The following story about Zena Campbell was originally posted in the Prince George Citizen, titled “From Telegraph Creek to the BC Seniors Games”. Here is the link to that original story written by Kathy Nadin – link to full story
From Telegraph Creek to the 55+ BC Games
Zena was born in Telegraph Creek in 1933. Telegraph Creek is a small community located off Highway 37 in northern B.C. You can reach the town by driving Highway 51 through what is known as the Grand Canyon of the Stikine because of the steep river banks and rocky gorges that form the terraced nature of the geography. The small town is located at the confluence of the Stikine River and Telegraph Creek and is home to the traditional territory of the Tahltan people. Today there are approximately 250 members of the Tahltan First Nation and non-native residents living in Telegraph Creek.

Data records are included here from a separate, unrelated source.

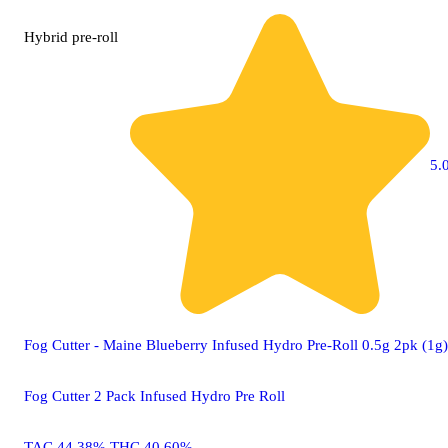
Hybrid
pre-roll
5.0
Fog Cutter - Maine Blueberry Infused Hydro Pre-Roll 0.5g 2pk (1g)
Fog Cutter 2 Pack Infused Hydro Pre Roll
TAC 44.38% THC 40.60%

Telegraph Creek got its name from an overland telegraph line destined for the Yukon that started in 1866 and is historically significant as a staging point for two telegraph lines with the intention of connecting North America to Europe through Siberia. The line was never built.
Zena said, “I was born at home. I was a premature baby and my mother kept me warm from the heat of the oven and that is what kept me alive. I am the middle child of 17 children; I have 10 brothers and six sisters. I grew up and went to school in Telegraph Creek.
“My father was a hunter and a trapper and he looked after all of us. He worked for the government on the highways and cooked in the bush for the hunting guide outfitters.
“We lived peacefully and enjoyed all the uncomplicated simple things of life. We walked everywhere and where we lived everything was up and down steep hills. I loved to play ball and there were enough of us to get a good game going. We rolled up socks for a ball and our bats were simple tree limbs. There were no such things as sports equipment. We made our own and we all loved to play games.
“Our favorite game was Ante-I-Over. You have to shout out Ante-I-Over, throw the ball over the top of the house to the kids on the other side and then run to the other side of the house. If they catch the ball they can sneak around the building and throw the ball at you or catch you and tag you. You have to keep an eye open for them coming and beat them to the other side of the building without getting tagged. You have to fool them if you can and if you throw the ball and it doesn’t go over the house, then they can call you names. We were all strong so throwing the ball over the house was easy and lots of fun.
“My older brothers grew up and left for town (the closest town was Prince Rupert) so I was the boy worker for my mom. That suited me just fine because I was always an outdoor girl. I could manage the dog team to do the work of hauling wood to the house or to bring supplies home from the Hudson Bay store in Telegraph Creek.
“I was the live-in babysitter for my uncle’s family. When I was 15, he decided to move his family to Lower Post which was just south of Watson Lake in the Yukon. I packed my belongings and snuck away with them and I didn’t even tell my family. It was the first time that I was ever out of Telegraph Creek. It was many years later before I made it back home to see my mother.”
Zena said that her first real job – with a pay check – was stocking shelves in Watson Lake. She worked at the hotel in Whitehorse as a chambermaid and then moved to Stewart, B.C. and drove a taxi. There literally was no work in Stuart at that point in time for women.
She had four children; Richard, William Henry, Michael George and Freda.
Zena moved to Prince George in 1975 and drove a taxi and limousines for many years. In retrospect, she thinks back and says that she would have liked to have joined the army. She often wonders how her life would have unfolded if she had joined the army in her younger years.
She was always involved with sports in one way or another and at the age of 78 she got involved with the B.C. Senior games. She fell in love with competitive sports with all the events in track and field as her specialty. She said, “It is with much thanks to Dick Voneugen that I heard about the BC Senior games in the beginning. He looked after the schedules and our training. He made the arrangements to get the athletes registered, housed and a means to get to the competitions year after year; it is because of Dick that I was able to participate. I could not have done it without his help.
“I was proud to participate in slow pitch, badminton and all the track and field events. I am so proud of all my trophies and medals and the fact that I am 85 years old, in fairly good health and I am still able to compete. I am always ready to go and I still have the desire to compete. If it is a sport then I am there – I am always there giving it my best.
“I just want to say that I might be 85 but I am not an old lady because I don’t feel old and I have a good mind. I enjoy singing and I can still play the guitar. I try to be positive and keep a good sense of humor and I figure that I still have lots of good left in me yet.
“We all grew up at Telegraph Creek, all 17 of us. We didn’t have the opportunities like city people but we survived. We never had electricity and the only running water we had was if I ran as I regularly carried two buckets of water at a time to the house.
“I grew up ok and yes, we had some hard times. I have always been a good worker and I never gave up on myself; things were not easy but we didn’t know the difference. I can’t say that we were poor because we never heard of such a thing – we would not have known at the time what that actually meant. We were all the same and no one worried about stuff like that.”